Some 67 low income countries have made no purchases of their own and are wholly reliant on the Covax programme—a collaboration involving WHO, Unicef, the World Bank, and the Bill & Melinda Gates Foundation, among others. That programme has secured about 700 million doses, enough to immunise just 10% of the population in those 67 countries.

The country with the biggest per capita hoard of the eight vaccines analysed is Canada, which has reserved enough for about five complete immunisations per citizen, the People’s Vaccine Alliance found. The United States comes second with roughly four vaccinations ordered per capita. The UK has ordered enough for about three vaccinations (5.7 vaccine doses) per head.

But these nations’ prospective stockpiles of vaccine shrank suddenly on 11 December—after the alliance published those figures—as two major vaccine programmes seemed to hit a wall. The Sanofi-GSK vaccine showed an insufficient immune response in older patients, its maker said, and would be delayed at least six months. Canada, the US, and the UK had ordered the largest stocks of this vaccine.

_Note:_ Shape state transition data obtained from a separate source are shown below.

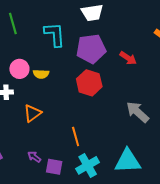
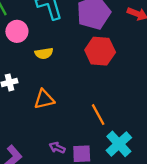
pink circle: (19, 69) -> (17, 31), moved
orange triangle: (32, 113) -> (44, 99), turned 36

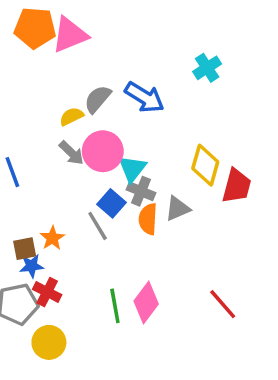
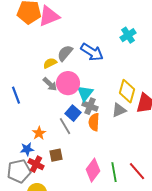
gray triangle: (178, 209) -> (119, 110), moved
brown square: (25, 249) -> (56, 155), moved
green line: (115, 306) -> (114, 172), moved

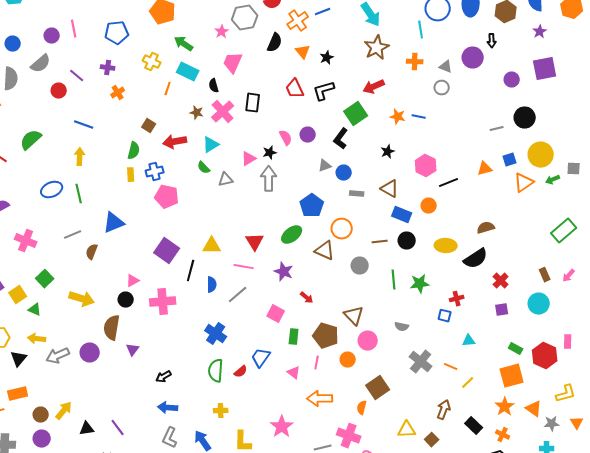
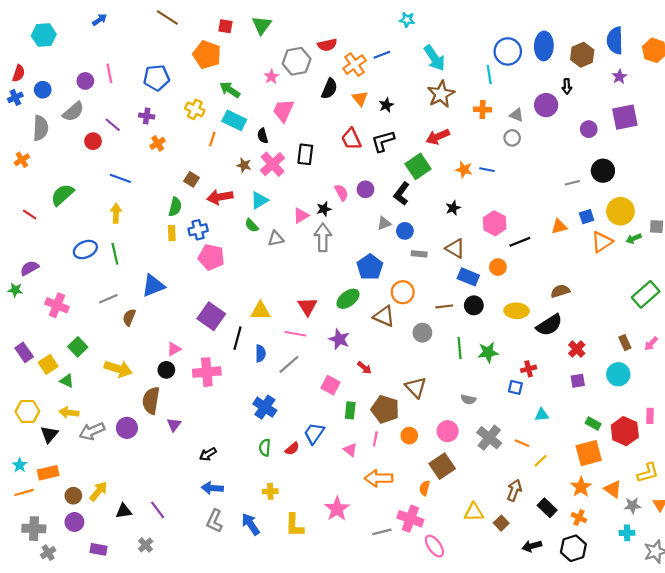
pink circle: (368, 341) -> (448, 431), moved
green semicircle: (216, 371) -> (265, 448), size x0.7

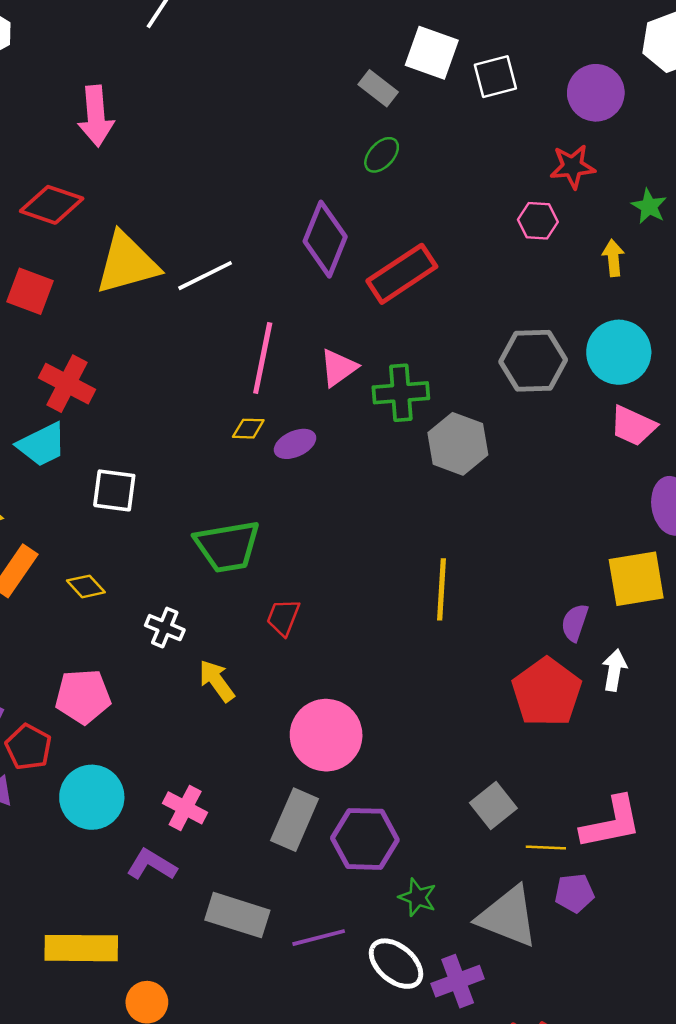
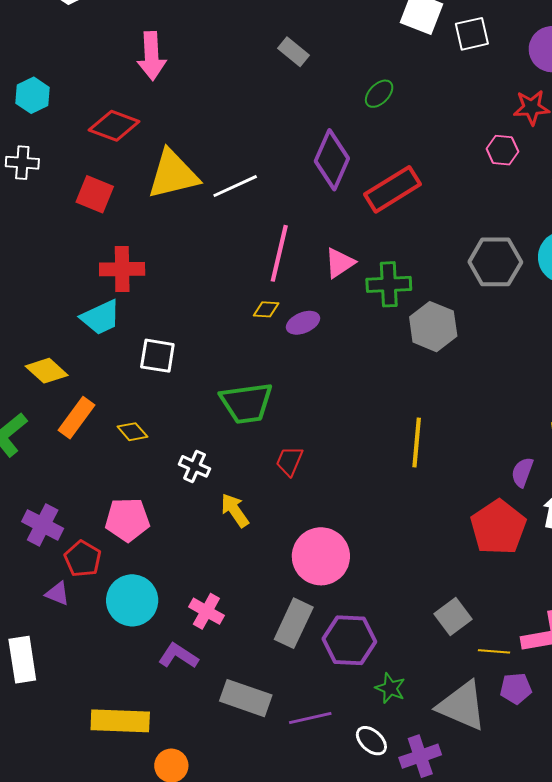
gray rectangle: (378, 88) -> (294, 52), moved
red cross: (67, 384) -> (122, 269), turned -30
white ellipse: (396, 964) -> (371, 741), size x0.7

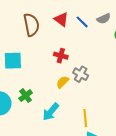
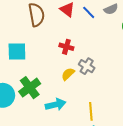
green cross: (26, 96) -> (30, 88), size x1.5
cyan arrow: (51, 112) -> (55, 105), turned -144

Meanwhile, on 11 December Australia cancelled its deal to buy the University of Queensland and GSK vaccine, which was recently blamed for false positive HIV test results. That vaccine, not included in the alliance’s analysis, represented more than a third of Australia’s vaccine orders.

A spokesman for Health Canada, when asked about its large vaccine orders, noted that the country had invested C$440m (£262m; €284m; US$345m) in Covax, most of which would go to vaccines used in other countries. Most experts believe that rich countries will eventually also donate their unneeded doses directly to Covax, although that was not how the programme was meant to work. But those countries will first wait to see how each vaccine performs and for how long they confer immunity. The likely result is that many poor countries will not see mass immunisation until 2022 or 2023.

One unapologetic hoarder of vaccines is the outgoing government of the United States, as President Trump this week signed an executive order telling vaccine makers to prioritise Americans. The order is widely seen as an attempt to neutralise a damaging New York Times story, which reported that in July the Trump administration had turned down the chance to reserve as many as 500 million doses of the Pfizer and BioNTech vaccine.2 As a result, the United States will probably receive only 100 million doses (50 million vaccinations) of that vaccine in 2021, while the EU has bought or reserved 300 million.

There is no mechanism for enforcing Trump’s order, which is purely symbolic. Moncef Slaoui, who leads the US government’s vaccine development programme, Operation Warp Speed, was asked at a press conference how the order was supposed to work. He answered, “Frankly, I don’t know, and frankly, I’m staying out of this.”